I had hoarded scrap for over two years before I attempted my first refining. It was accomplished with Hoke in one hand, and chemicals in the other. There is a serious amount of knowledge to be gained by reading her book. 

Harold


----------



## butcher (Apr 3, 2010)

old telephone equiptment used alot of gold, I heard very old relay's could have almost an ounce, I suppose if true these were made when gold was 32.00 ounce. more modern phone as with electronics have learned to put the bare minimum of gold in them.


----------



## trashmaster (Apr 4, 2010)

there is alot of Gold in telephones and phone equipment ,, un plug your phone line and look at the cable end; and look atthe phone jack also Gold plated.. almost all phones with LCD display the board behind the LCD screen is Gold plated under the solder mask..and many times the key pad has Gold plated contacts or the board is also plated under the solder mask.. :lol:


----------



## erogers36 (Apr 4, 2010)

butcher said:


> old telephone equiptment used alot of gold, I heard very old relay's could have almost an ounce, I suppose if true these were made when gold was 32.00 ounce. more modern phone as with electronics have learned to put the bare minimum of gold in them.



ok that take me back
32.00 an ounce 
gass .50 a gal
smokes .50 a pack
VCR weighed 50 lb and the only people that had them were schools.
on the TV was ch 3 5 8 & 13 
We played outside all day because nobody had video games, and lawyers were broke because nobody sued anybody....man those were the good ole days.


----------



## Pantherlikher (Nov 11, 2012)

erogers36 said:


> butcher said:
> 
> 
> > old telephone equiptment used alot of gold, I heard very old relay's could have almost an ounce, I suppose if true these were made when gold was 32.00 ounce. more modern phone as with electronics have learned to put the bare minimum of gold in them.
> ...



I remember when MTV played music....... and a remote was 1 of us getting up and turning the knob and playing with the antenia, then giving up n smackin the TV and it came in good enough.....


----------



## resabed01 (Nov 11, 2012)

Pantherlikher said:


> I remember when MTV played music....... and a remote was 1 of us getting up and turning the knob and playing with the antenia, then giving up n smackin the TV and it came in good enough.....
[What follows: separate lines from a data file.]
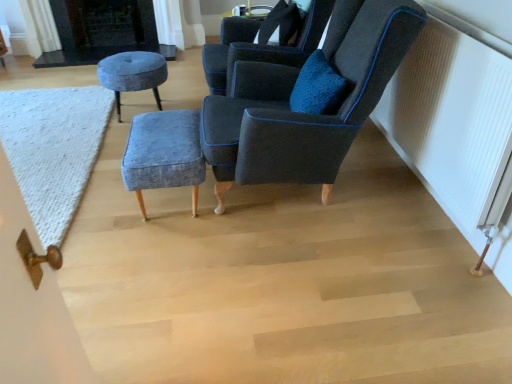 The height and width of the screenshot is (384, 512). Find the location of `velvet dark blue armchair at center, positioned as the second chair in front-to-back order`. velvet dark blue armchair at center, positioned as the second chair in front-to-back order is located at coordinates (260, 46).

Identify the location of white textured radiator at right. The width and height of the screenshot is (512, 384). (455, 129).

Locate an element on the screen. white knitted mat at lower left is located at coordinates (53, 149).

This screenshot has width=512, height=384. What do you see at coordinates (132, 74) in the screenshot? I see `velvet blue stool at center, which is the first stool from top to bottom` at bounding box center [132, 74].

What is the approximate height of velvet blue stool at center, which is the first stool from top to bottom?

It is 15.84 inches.

The image size is (512, 384). Describe the element at coordinates (102, 31) in the screenshot. I see `dark gray stone fireplace at upper left` at that location.

What are the coordinates of `velvet dark blue armchair at center, which is the first chair in back-to-front order` in the screenshot? It's located at (260, 46).

Between velvet dark blue armchair at center, positioned as the second chair in front-to-back order, and denim fabric stool at center, the 1th stool in the right-to-left sequence, which one has larger size?

velvet dark blue armchair at center, positioned as the second chair in front-to-back order, is bigger.

From a real-world perspective, between velvet dark blue armchair at center, positioned as the second chair in front-to-back order, and denim fabric stool at center, arranged as the second stool when viewed from the top, who is vertically lower?

From a 3D spatial view, denim fabric stool at center, arranged as the second stool when viewed from the top, is below.

Can you confirm if velvet dark blue armchair at center, positioned as the second chair in front-to-back order, is positioned to the right of denim fabric stool at center, arranged as the second stool when viewed from the top?

Indeed, velvet dark blue armchair at center, positioned as the second chair in front-to-back order, is positioned on the right side of denim fabric stool at center, arranged as the second stool when viewed from the top.

Considering the sizes of objects white knitted mat at lower left and velvet dark blue chair at upper right, which is counted as the first chair, starting from the front, in the image provided, who is bigger, white knitted mat at lower left or velvet dark blue chair at upper right, which is counted as the first chair, starting from the front,?

With larger size is velvet dark blue chair at upper right, which is counted as the first chair, starting from the front.

From a real-world perspective, does white knitted mat at lower left stand above velvet dark blue chair at upper right, which appears as the second chair when viewed from the back?

No, from a real-world perspective, white knitted mat at lower left is not above velvet dark blue chair at upper right, which appears as the second chair when viewed from the back.

Is white knitted mat at lower left thinner than velvet dark blue chair at upper right, which appears as the second chair when viewed from the back?

No.

From a real-world perspective, count 2nd chairs upward from the white knitted mat at lower left and point to it. Please provide its 2D coordinates.

[(306, 114)]

Considering the sizes of objects velvet dark blue chair at upper right, which is counted as the first chair, starting from the front, and denim fabric stool at center, positioned as the 2th stool in left-to-right order, in the image provided, who is wider, velvet dark blue chair at upper right, which is counted as the first chair, starting from the front, or denim fabric stool at center, positioned as the 2th stool in left-to-right order,?

With larger width is velvet dark blue chair at upper right, which is counted as the first chair, starting from the front.

In the scene shown: Is velvet dark blue chair at upper right, which is counted as the first chair, starting from the front, completely or partially outside of denim fabric stool at center, positioned as the 2th stool in left-to-right order?

Yes.

Is velvet dark blue chair at upper right, which appears as the second chair when viewed from the back, in front of denim fabric stool at center, which ranks as the 1th stool in front-to-back order?

That is True.

Considering the positions of point (391, 42) and point (168, 182), is point (391, 42) closer or farther from the camera than point (168, 182)?

Point (391, 42) is closer to the camera than point (168, 182).

Looking at this image, is velvet dark blue armchair at center, which is the first chair in back-to-front order, facing away from velvet blue stool at center, the 2th stool when ordered from bottom to top?

No.

Looking at their sizes, would you say velvet dark blue armchair at center, positioned as the second chair in front-to-back order, is wider or thinner than velvet blue stool at center, the 1th stool when ordered from left to right?

velvet dark blue armchair at center, positioned as the second chair in front-to-back order, is wider than velvet blue stool at center, the 1th stool when ordered from left to right.

Which of these two, velvet dark blue armchair at center, positioned as the second chair in front-to-back order, or velvet blue stool at center, the first stool from the back, is bigger?

velvet dark blue armchair at center, positioned as the second chair in front-to-back order, is bigger.

Which is correct: denim fabric stool at center, placed as the first stool when sorted from bottom to top, is inside velvet blue stool at center, which is the 2th stool in right-to-left order, or outside of it?

denim fabric stool at center, placed as the first stool when sorted from bottom to top, is not inside velvet blue stool at center, which is the 2th stool in right-to-left order, it's outside.

What are the coordinates of `stool on the right side of velvet blue stool at center, which is the first stool from top to bottom` in the screenshot? It's located at (164, 154).

Between denim fabric stool at center, placed as the first stool when sorted from bottom to top, and velvet blue stool at center, which is the 2th stool in right-to-left order, which one appears on the left side from the viewer's perspective?

velvet blue stool at center, which is the 2th stool in right-to-left order.

From the image's perspective, is denim fabric stool at center, arranged as the second stool when viewed from the top, above or below velvet blue stool at center, placed as the second stool when sorted from front to back?

Clearly, from the image's perspective, denim fabric stool at center, arranged as the second stool when viewed from the top, is below velvet blue stool at center, placed as the second stool when sorted from front to back.

Would you say white knitted mat at lower left is to the left or to the right of velvet dark blue armchair at center, positioned as the second chair in front-to-back order, in the picture?

From the image, it's evident that white knitted mat at lower left is to the left of velvet dark blue armchair at center, positioned as the second chair in front-to-back order.

Image resolution: width=512 pixels, height=384 pixels. Find the location of `mat that is below the velvet dark blue armchair at center, positioned as the second chair in front-to-back order (from the image's perspective)`. mat that is below the velvet dark blue armchair at center, positioned as the second chair in front-to-back order (from the image's perspective) is located at coordinates (53, 149).

Does point (5, 152) come farther from viewer compared to point (252, 41)?

No, (5, 152) is in front of (252, 41).

Is white knitted mat at lower left outside of velvet dark blue armchair at center, positioned as the second chair in front-to-back order?

Yes, white knitted mat at lower left is outside of velvet dark blue armchair at center, positioned as the second chair in front-to-back order.

Is dark gray stone fireplace at upper left thinner than velvet dark blue armchair at center, positioned as the second chair in front-to-back order?

Yes.

Consider the image. Is dark gray stone fireplace at upper left situated inside velvet dark blue armchair at center, positioned as the second chair in front-to-back order, or outside?

dark gray stone fireplace at upper left is outside velvet dark blue armchair at center, positioned as the second chair in front-to-back order.

From a real-world perspective, which stool is the 2nd one underneath the velvet dark blue armchair at center, which is the first chair in back-to-front order? Please provide its 2D coordinates.

[(164, 154)]

The width and height of the screenshot is (512, 384). Identify the location of mat behind the velvet dark blue chair at upper right, which is counted as the first chair, starting from the front. point(53,149).

When comparing their distances from dark gray stone fireplace at upper left, does velvet dark blue chair at upper right, which appears as the second chair when viewed from the back, or denim fabric stool at center, the 2th stool when ordered from back to front, seem closer?

The object closer to dark gray stone fireplace at upper left is denim fabric stool at center, the 2th stool when ordered from back to front.

Which object lies nearer to the anchor point white knitted mat at lower left, white textured radiator at right or velvet dark blue chair at upper right, which appears as the second chair when viewed from the back?

velvet dark blue chair at upper right, which appears as the second chair when viewed from the back.

In the scene shown: Based on their spatial positions, is dark gray stone fireplace at upper left or white knitted mat at lower left closer to velvet blue stool at center, which is the first stool from top to bottom?

Among the two, white knitted mat at lower left is located nearer to velvet blue stool at center, which is the first stool from top to bottom.

Looking at the image, which one is located further to white textured radiator at right, white knitted mat at lower left or dark gray stone fireplace at upper left?

Based on the image, dark gray stone fireplace at upper left appears to be further to white textured radiator at right.

From the image, which object appears to be nearer to velvet dark blue chair at upper right, which appears as the second chair when viewed from the back, velvet dark blue armchair at center, positioned as the second chair in front-to-back order, or white textured radiator at right?

The object closer to velvet dark blue chair at upper right, which appears as the second chair when viewed from the back, is velvet dark blue armchair at center, positioned as the second chair in front-to-back order.

From the image, which object appears to be nearer to denim fabric stool at center, positioned as the 2th stool in left-to-right order, white knitted mat at lower left or velvet blue stool at center, which is the 2th stool in right-to-left order?

The object closer to denim fabric stool at center, positioned as the 2th stool in left-to-right order, is white knitted mat at lower left.

Estimate the real-world distances between objects in this image. Which object is further from white textured radiator at right, velvet dark blue armchair at center, positioned as the second chair in front-to-back order, or denim fabric stool at center, positioned as the 2th stool in left-to-right order?

Among the two, denim fabric stool at center, positioned as the 2th stool in left-to-right order, is located further to white textured radiator at right.

Considering their positions, is velvet dark blue armchair at center, which is the first chair in back-to-front order, positioned closer to white textured radiator at right than velvet dark blue chair at upper right, which appears as the second chair when viewed from the back?

velvet dark blue chair at upper right, which appears as the second chair when viewed from the back.

The height and width of the screenshot is (384, 512). What are the coordinates of `mat located between velvet dark blue chair at upper right, which is counted as the first chair, starting from the front, and dark gray stone fireplace at upper left in the depth direction` in the screenshot? It's located at (53, 149).

Locate an element on the screen. This screenshot has width=512, height=384. chair between white textured radiator at right and velvet dark blue armchair at center, which is the first chair in back-to-front order, along the z-axis is located at coordinates (306, 114).

At what (x,y) coordinates should I click in order to perform the action: click on chair located between white knitted mat at lower left and dark gray stone fireplace at upper left in the depth direction. Please return your answer as a coordinate pair (x, y). The height and width of the screenshot is (384, 512). Looking at the image, I should click on (260, 46).

The width and height of the screenshot is (512, 384). I want to click on stool positioned between white knitted mat at lower left and velvet blue stool at center, placed as the second stool when sorted from front to back, from near to far, so click(x=164, y=154). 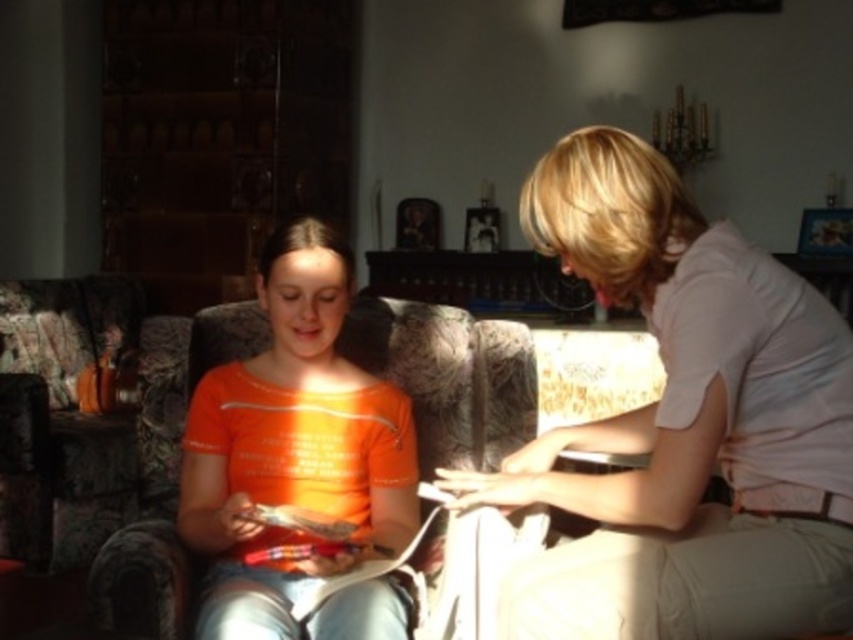 You are a tailor measuring fabrics for a project. You have a piece of fabric that is 1.2 meters wide. You need to decide whether it can cover the light beige cotton shirt at upper right or the textured fabric couch at center. Which object can the fabric cover based on their widths?

The light beige cotton shirt at upper right has a lesser width compared to the textured fabric couch at center. Since the fabric is 1.2 meters wide, it can cover both objects, but the shirt requires less fabric width. However, the question asks which can be covered based on their widths. The fabric is wide enough for both, but since the shirt is narrower, it definitely fits. The couch might also fit depending on its exact width, but the description only states the shirt is narrower. The answer should focus

From the picture: You are a photographer setting up a shoot in the living room. You need to place a small lamp between the orange cotton shirt at center and the textured fabric couch at center. Based on their positions, where should you place the lamp?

LOL, I remember the TV remote being me mastering the changing of channels with my toes!


----------



## Auggie (Nov 11, 2012)

Check the points on the various contacts you find in the various phone mechanisms. I believe some are Pd.


----------



## NoIdea (Nov 11, 2012)

Man oh man you all are lucky, you had TV's??? Bugger, all i had was a box with a picture glued to it, i could watch it for hours, then change the picture and watch it for a few more hours. :mrgreen: 

Deano


----------



## glondor (Nov 11, 2012)

You may also find a chunk of lead in the hand set.


----------



## Sodbuster (Jan 8, 2013)

glondor said:


> You may also find a chunk of lead in the hand set.




Was it lead or zinc ? I've seen a big chunk of zinc mounted in the base unit too. Remember how the base would get drug off on the floor when trying to stretch it to the kitchen to stir the spaghetti sauce? 

Don't forget too, the garage door opener had to get out of the car and turn that handle in the middle of the door.

Ray


----------



## Jimmy (Jan 8, 2013)

erogers36 said:


> butcher said:
> 
> 
> > old telephone equiptment used alot of gold, I heard very old relay's could have almost an ounce, I suppose if true these were made when gold was 32.00 ounce. more modern phone as with electronics have learned to put the bare minimum of gold in them.
> ...



Ha Ha!
I remember having to pull out all the tubes and take them down to the drugstore once every few weeks and replace the bad ones.  Then someone had to sit next to the TV with their hand on the vertical adjust to keep the picture from rolling.


----------



## NoIdea (Jan 8, 2013)

Jimmy said:


> Then someone had to sit next to the TV with their hand on the vertical adjust to keep the picture from rolling.



Yep, i just drank a little more until my eyes rolled at the same frquency as the tv, then it was sweet. :mrgreen:


----------



## Pantherlikher (Jan 8, 2013)

I buy lot boxes at a local auction and my moto is...
If I can't sell it and make money, it's completely disected to see what's in there hiding.
It's amazing how 1 phone has crap and another identicle 1 has treasures.
The lot boxes are also excelent for the gold plated glass as no one wants Christmas glasses in the middle of summer.
It's also fun as heck destroying things that once cost a fortune. Like the 1st "cell phone" 20lb shoe box.
BS.
Always looking for a bigger hammer head for my 12inch handles...


----------



## ilikesilver (Mar 28, 2013)

this came out of a bell desktop phone from the hotel my wife works at. it has some pms. one green board with gold circles were the numbers were, and then one brown board, junk board but it has some pm value also. tim


----------



## ilikesilver (Mar 28, 2013)

oh yeah and a big chunk of led in the hand set


----------